Parallel and Distributed Algorithms


R. Cole, E.W. Mayr, F. Meyer a.d. Heide

Auskunft zu diesem Dagstuhl-Seminar erteilt

Dagstuhl Service Team


Dagstuhl-Seminar-Report 33


The second Dagstuhl Seminar on Parallel and Distributed Algorithms was organized by Richard Cole (Courant Institute), Ernst W. Mayr (Johann-Wolfgang Goethe-Universität Frankfurt), and Friedhelm Meyer auf der Heide (Universität Paderborn). This year, it brought together 30 participants from 7 countries, 10 of them came from overseas.

The 26 talks presented covered a wide range of topics including parallel data management and rearrangement on networks and PRAMS, both deterministic and randomized, computational geometry, parallel complexity theory, and synchronous and asynchronous computation.

The log-star revolution brought about efficient randomized PRAM algorithms e. g. for maintaining dictionaries and padded sorting. Also an overview of the ideas and techniques of such algorithms was given. Two talks provided important tools for the analysis of randomized and probabilistic algorithms.
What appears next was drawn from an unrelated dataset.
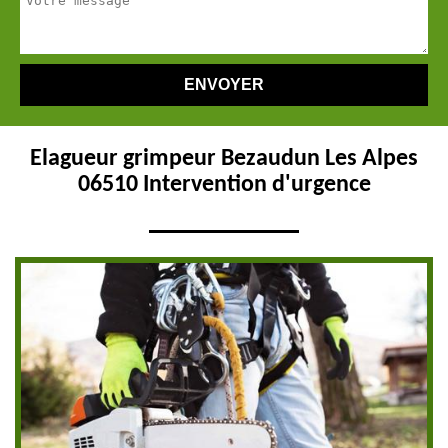
Elagueur grimpeur Bezaudun Les Alpes
06510 Intervention d'urgence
Algorithms for integer sorting, sorting on two- and high-dimensional meshes, verification of optimal sorting networks and bounds of the performance of bus-networks demonstrate the never ending youth of parallel sorting.

Interesting algorithms for the construction of trapezoidal diagrams and reporting of intersection points of curves were presented as well as an algorithm that shows the surprising fact that merging of bit-strings on EREW PRAMs is possible in loglog-time.

Dissemination of data in buttery and deBruijn networks, efficient on-line routing of complicated permutations, and embedding of trees in the presence of faults were discussed in the area of hypercubic networks. The talks about networks were rounded off by developing a theory of wormhole routing.

Talks in parallel complexity theory dealt with pointers versus arithmetic in PRAMs, structural considerations of parallel algorithms, lower bound techniques, scheduling problems, time-varying data, and the parallel recognition of context free languages.

Moreover, a look into asynchronous list traversal problems and into the future of optical computers was given.

Worth mentioning, Larry Rudolph demonstrated in his talk the differences between sequential, distributed, and parallel computing by juggling with apples (and eating one of them).

Caused by the pleasant atmosphere, the participants used the surroundings for lively discussions and recreational hiking.

Finally, we would like to express our thanks to all who contributed to the success of this seminar.